Buffy esitò un po’. Era spiazzata da come si stesse approssimando a conoscere la verità, ma allo stesso tempo il poter condividere la propria sofferenza con qualcuno l’avrebbe liberata di buona parte di quel greve peso.
Infine si risolse a rispondere, con calma effimera:
“Sì, ma non in quel senso… non è coinvolto con me in quel senso. Dobbiamo solo… mettere in chiaro una cosa. Un paio di cose. Non s’è intromesso in nulla, lo giuro. Provvederò a tutto. Però ti prego, Ryan non lo sa… non farne parola con lui. Per favore. Non l’accennare neanche”

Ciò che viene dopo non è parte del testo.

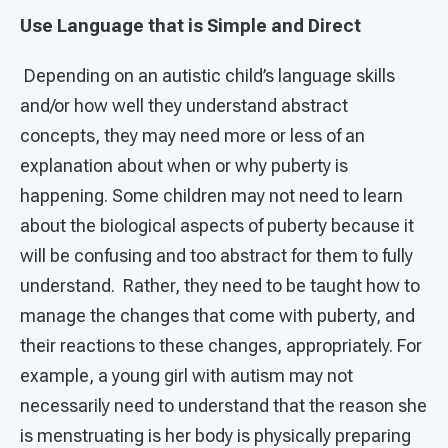
Use Language that is Simple and Direct
Depending on an autistic child’s language skills
and/or how well they understand abstract
concepts, they may need more or less of an
explanation about when or why puberty is
happening. Some children may not need to learn
about the biological aspects of puberty because it
will be confusing and too abstract for them to fully
understand. Rather, they need to be taught how to
manage the changes that come with puberty, and
their reactions to these changes, appropriately. For
example, a young girl with autism may not
necessarily need to understand that the reason she
is menstruating is her body is physically preparing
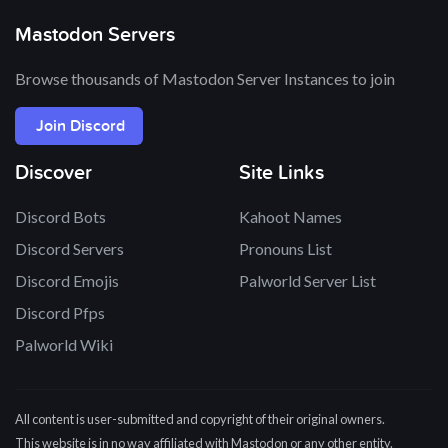
Mastodon Servers
Browse thousands of Mastodon Server Instances to join
Join Discord
Discover
Site Links
Discord Bots
Kahoot Names
Discord Servers
Pronouns List
Discord Emojis
Palworld Server List
Discord Pfps
Palworld Wiki
All content is user-submitted and copyright of their original owners.
This website is in no way affiliated with Mastodon or any other entity.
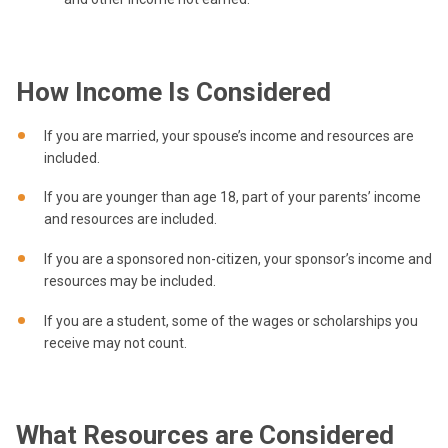
How Income Is Considered
If you are married, your spouse’s income and resources are
included.
If you are younger than age 18, part of your parents’ income
and resources are included.
If you are a sponsored non-citizen, your sponsor’s income and
resources may be included.
If you are a student, some of the wages or scholarships you
receive may not count.
What Resources are Considered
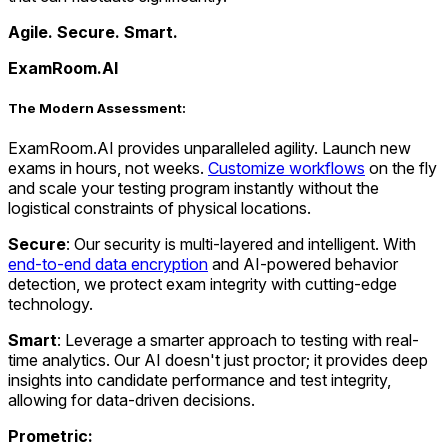
Agile. Secure. Smart.
ExamRoom.AI
The Modern Assessment
:
ExamRoom.AI provides unparalleled agility. Launch new
exams in hours, not weeks.
Customize workflows
on the fly
and scale your testing program instantly without the
logistical constraints of physical locations.
Secure
: Our security is multi-layered and intelligent. With
end-to-end data encryption
and AI-powered behavior
detection, we protect exam integrity with cutting-edge
technology.
Smart
: Leverage a smarter approach to testing with real-
time analytics. Our AI doesn't just proctor; it provides deep
insights into candidate performance and test integrity,
allowing for data-driven decisions.
Prometric:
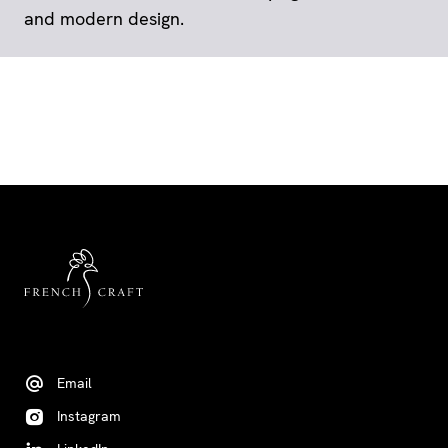
and modern design.
Email
Instagram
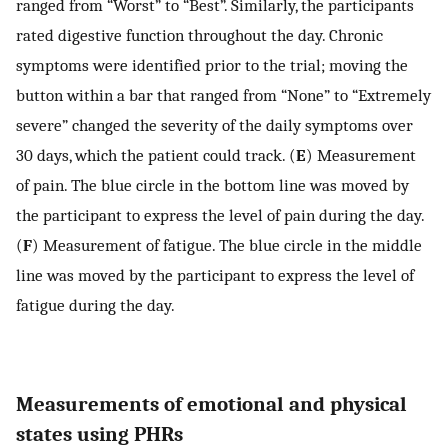
ranged from “Worst” to “Best”. Similarly, the participants
rated digestive function throughout the day. Chronic
symptoms were identified prior to the trial; moving the
button within a bar that ranged from “None” to “Extremely
severe” changed the severity of the daily symptoms over
30 days, which the patient could track. (
E
) Measurement
of pain. The blue circle in the bottom line was moved by
the participant to express the level of pain during the day.
(
F
) Measurement of fatigue. The blue circle in the middle
line was moved by the participant to express the level of
fatigue during the day.
Measurements of emotional and physical
states using PHRs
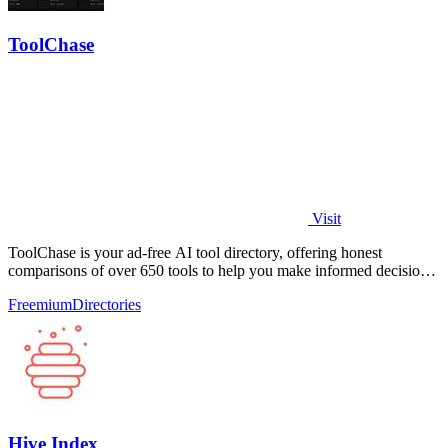
ToolChase
Visit
ToolChase is your ad-free AI tool directory, offering honest
comparisons of over 650 tools to help you make informed decisions
quickly.
Freemium
Directories
Hive Index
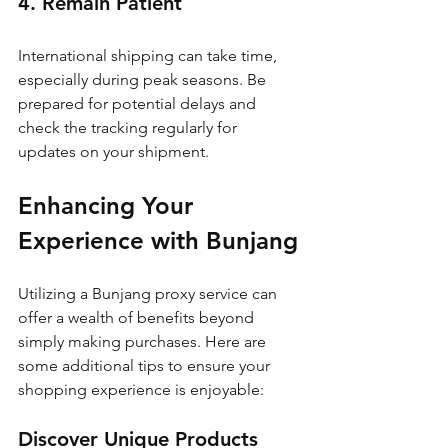
4. Remain Patient
International shipping can take time, 
especially during peak seasons. Be 
prepared for potential delays and 
check the tracking regularly for 
updates on your shipment.
Enhancing Your 
Experience with Bunjang
Utilizing a Bunjang proxy service can 
offer a wealth of benefits beyond 
simply making purchases. Here are 
some additional tips to ensure your 
shopping experience is enjoyable:
Discover Unique Products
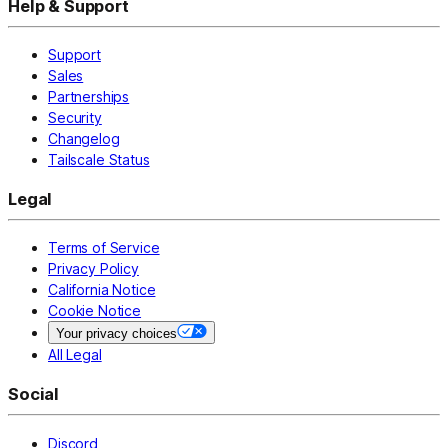
Help & Support
Support
Sales
Partnerships
Security
Changelog
Tailscale Status
Legal
Terms of Service
Privacy Policy
California Notice
Cookie Notice
Your privacy choices
All Legal
Social
Discord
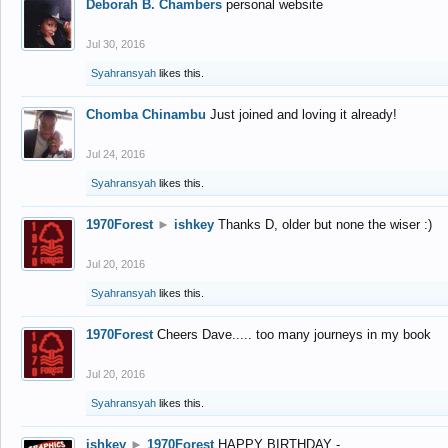
Deborah B. Chambers
personal website
Jul 30, 2016
Syahransyah
likes this.
Chomba Chinambu
Just joined and loving it already!
Jul 24, 2016
Syahransyah
likes this.
1970Forest
►
ishkey
Thanks D, older but none the wiser :)
Jul 20, 2016
Syahransyah
likes this.
1970Forest
Cheers Dave..... too many journeys in my book
Jul 20, 2016
Syahransyah
likes this.
ishkey
►
1970Forest
HAPPY BIRTHDAY -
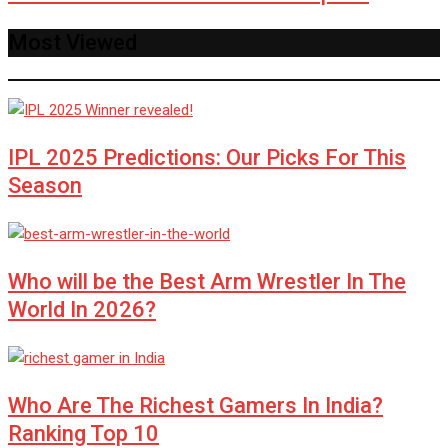
Most Viewed
IPL 2025 Predictions: Our Picks For This
Season
Who will be the Best Arm Wrestler In The
World In 2026?
Who Are The Richest Gamers In India?
Ranking Top 10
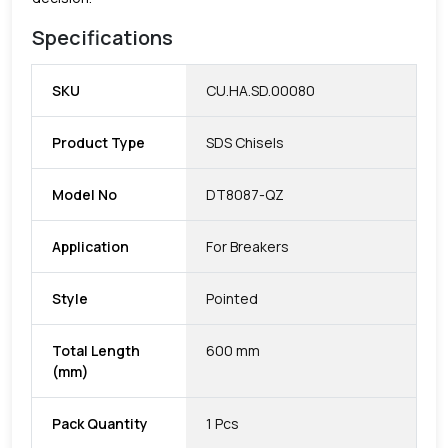
Specifications
SKU
CU.HA.SD.00080
Product Type
SDS Chisels
Model No
DT8087-QZ
Application
For Breakers
Style
Pointed
Total Length
600 mm
(mm)
Pack Quantity
1 Pcs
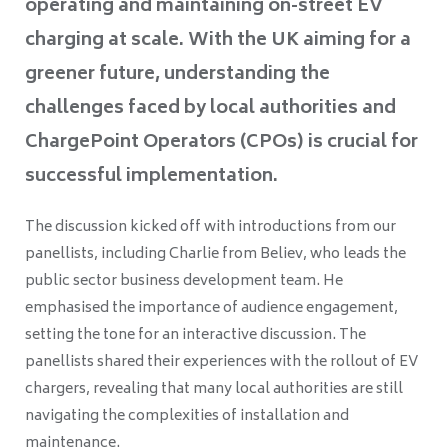
operating and maintaining on-street EV
charging at scale. With the UK aiming for a
greener future, understanding the
challenges faced by local authorities and
ChargePoint Operators (CPOs) is crucial for
successful implementation.
The discussion kicked off with introductions from our
panellists, including Charlie from Believ, who leads the
public sector business development team. He
emphasised the importance of audience engagement,
setting the tone for an interactive discussion. The
panellists shared their experiences with the rollout of EV
chargers, revealing that many local authorities are still
navigating the complexities of installation and
maintenance.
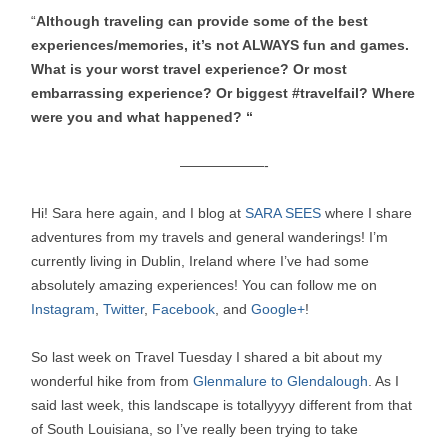
“
Although traveling can provide some of the best
experiences/memories, it’s not ALWAYS fun and games.
What is your worst travel experience? Or most
embarrassing experience? Or biggest #travelfail? Where
were you and what happened? “
——————-
Hi! Sara here again, and I blog at
SARA SEES
where I share
adventures from my travels and general wanderings! I’m
currently living in Dublin, Ireland where I’ve had some
absolutely amazing experiences! You can follow me on
Instagram
,
Twitter
,
Facebook
, and
Google+
!
So last week on Travel Tuesday I shared a bit about my
wonderful hike from from
Glenmalure to Glendalough
. As I
said last week, this landscape is totallyyyy different from that
of South Louisiana, so I’ve really been trying to take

Alice fece cenno di sì col capo e, ancora una volta, la sorprese. Anche se aveva negato, era chiaro che lei aveva inteso che stesse parlando di una sorta di ex. Eppure, appariva sorpresa ma non delusa. Rispettava il suo silenzio e le stava dando un fisico e silenzioso supporto, accarezzandole le mani e tenendole gli avambracci. Nel suo volto leggeva solo dolcezza, compassione. Buffy non avrebbe mai saputo esprimere in parole quanto era grata per aver incontrato quella ragazza. Un tempo, le era piaciuto considerarla, a torto, una seconda Tara, ma adesso la identificava come persona a sé stante. Aveva instaurato con lei un rapporto ancora più profondo di quello che aveva avuto con l’altra donna e la stimava infinitamente.

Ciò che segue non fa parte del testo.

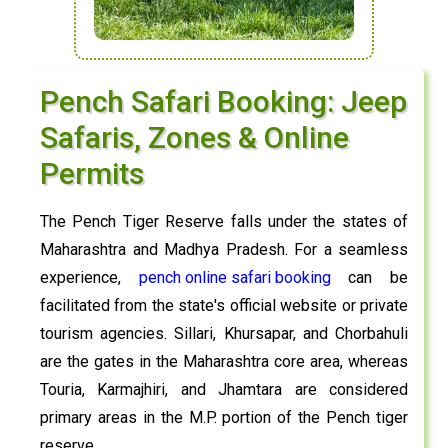
Pench Safari Booking: Jeep
Safaris, Zones & Online
Permits
The Pench Tiger Reserve falls under the states of
Maharashtra and Madhya Pradesh. For a seamless
experience,
pench online safari booking
can be
facilitated from the state's official website or private
tourism agencies. Sillari, Khursapar, and Chorbahuli
are the gates in the Maharashtra core area, whereas
Touria, Karmajhiri, and Jhamtara are considered
primary areas in the M.P. portion of the Pench tiger
reserve.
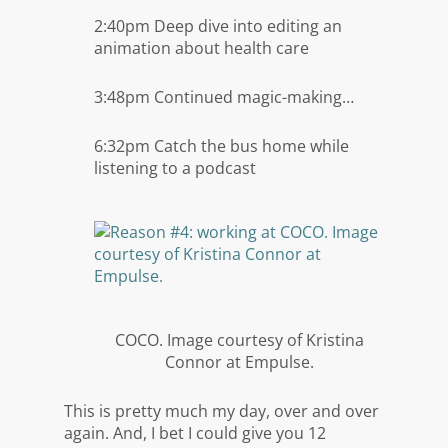
2:40pm Deep dive into editing an
animation about health care
3:48pm Continued magic-making…
6:32pm Catch the bus home while
listening to a podcast
COCO. Image courtesy of Kristina
Connor at Empulse.
This is pretty much my day, over and over
again. And, I bet I could give you 12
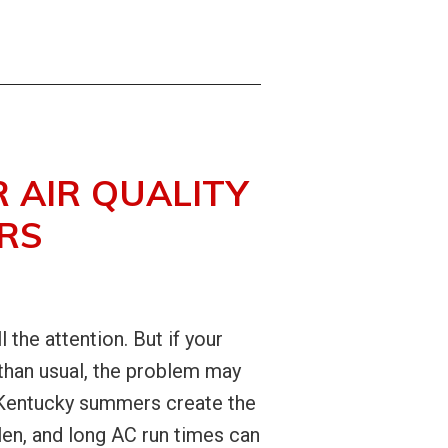
 AIR QUALITY
RS
he attention. But if your
 than usual, the problem may
. Kentucky summers create the
llen, and long AC run times can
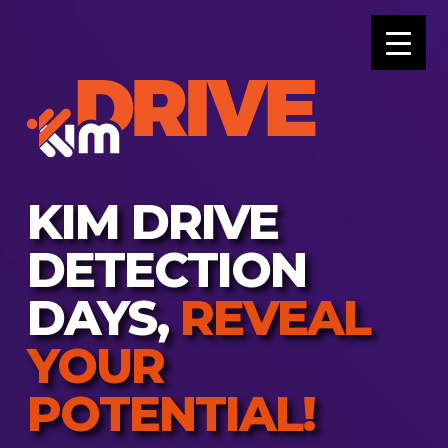
KIM DRIVE
DETECTION
DAYS,
REVEAL
YOUR
POTENTIAL!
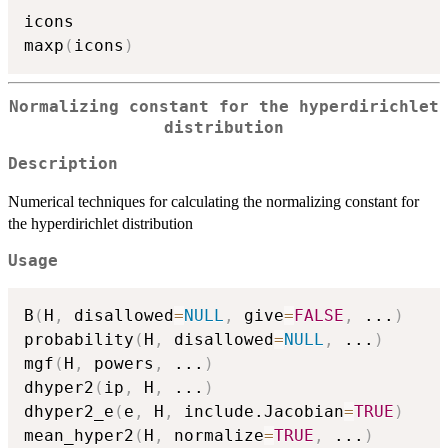
icons

maxp
(
icons
)
Normalizing constant for the hyperdirichlet
distribution
Description
Numerical techniques for calculating the normalizing constant for
the hyperdirichlet distribution
Usage
B
(
H
,
 disallowed
=
NULL
,
 give
=
FALSE
,
...
)
probability
(
H
,
 disallowed
=
NULL
,
...
)
mgf
(
H
,
 powers
,
...
)
dhyper2
(
ip
,
 H
,
...
)
dhyper2_e
(
e
,
 H
,
 include.Jacobian
=
TRUE
)
mean_hyper2
(
H
,
 normalize
=
TRUE
,
...
)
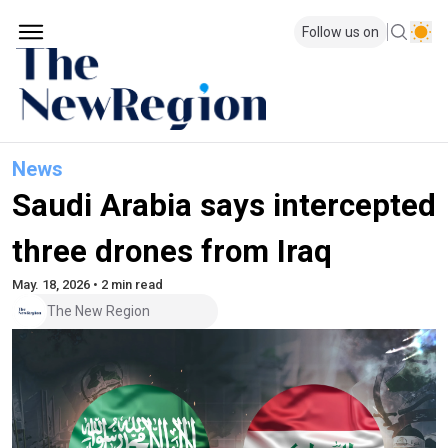
Follow us on
News
Saudi Arabia says intercepted
three drones from Iraq
May. 18, 2026 • 2 min read
The New Region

“D’accordo. Rimarrà fra noi, non mi metterò più in mezzo. Senti… oggi, se ti va, dopo il lavoro, potremmo prendere qualcosa da bere insieme e rilassarci un po’, senza ritornare sull’argomento ovviamente. Che ne dici?” propose Alice, con delicatezza.

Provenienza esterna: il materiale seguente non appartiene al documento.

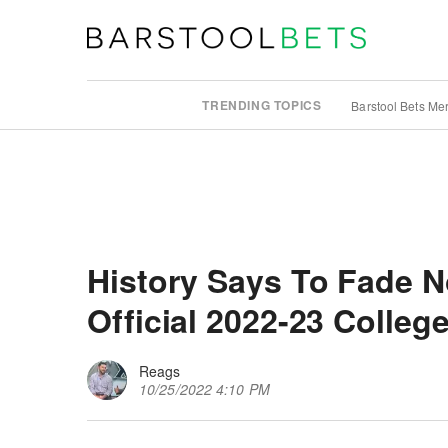
TRENDING TOPICS
Barstool Bets Me
History Says To Fade N
Official 2022-23 Colleg
Reags
10/25/2022 4:10 PM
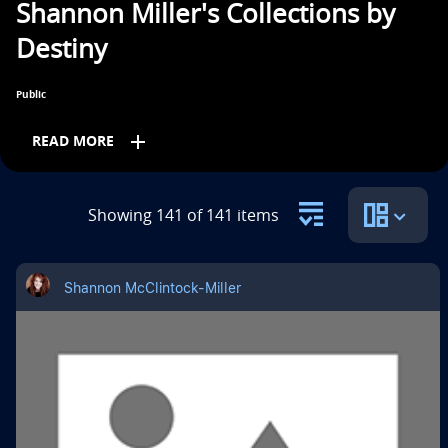
Shannon Miller's Collections by
n
Destiny
t
i
Public
t
add
READ MORE
l
e
Subjects
Showing 141 of 141 items
i
Other
Professional Development
s
Shannon McClintock-Miller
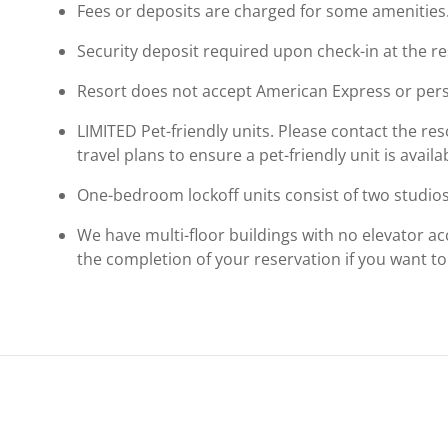
Fees or deposits are charged for some amenities
Security deposit required upon check-in at the re
Resort does not accept American Express or pers
LIMITED Pet-friendly units. Please contact the reso
travel plans to ensure a pet-friendly unit is availa
One-bedroom lockoff units consist of two studios
We have multi-floor buildings with no elevator ac
the completion of your reservation if you want to r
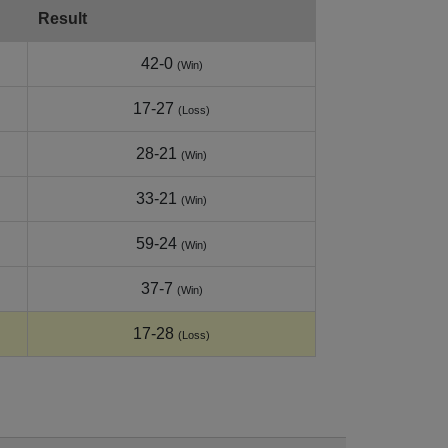
Result
42-0
(Win)
17-27
(Loss)
28-21
(Win)
33-21
(Win)
59-24
(Win)
37-7
(Win)
17-28
(Loss)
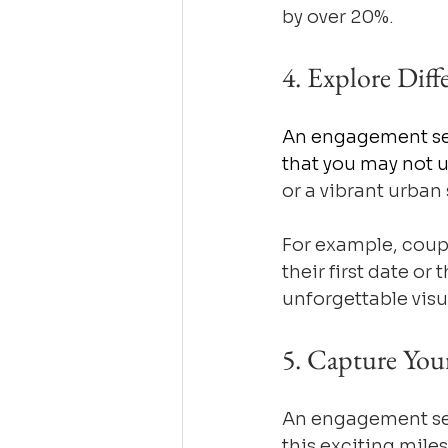
by over 20%.
4. Explore Diff
An engagement ses
that you may not 
or a vibrant urban
For example, coup
their first date or
unforgettable visua
5. Capture You
An engagement ses
this exciting miles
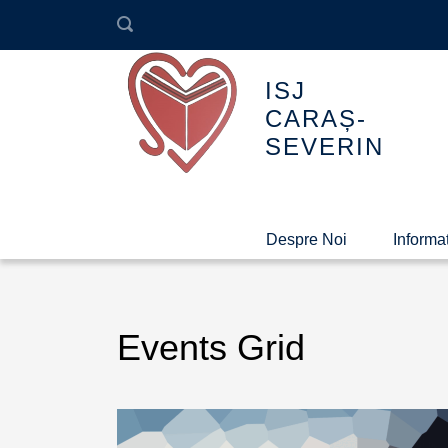
ISJ
CARAȘ-
SEVERIN
Despre Noi
Informaț
Events Grid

“Ehi, è un’idea magnifica! Perfetto! Grazie, Alice, grazie”
L’amica se ne andò senza più proferire parola, mentre Buffy recuperava man mano tutto il risentimento abbandonato in un angolo e che s’era ripromessa di non riprendere più – ma di questo s’era dimenticata. Constatò invece che il confronto con Alice aveva sgombrato la sua mente d’ogni indecisione. I suoi ragionamenti erano molto più fluidi adesso, al punto che la soluzione pervenne con impensabile rapidità: quella notte si sarebbe allenata con lui, sì, gliele avrebbe date di sante ragione, e negli intervalli gli avrebbe rinfacciato tutte, tutte le sue colpe.
Finalmente poteva dedicarsi a una seria lettura di quel paragrafo.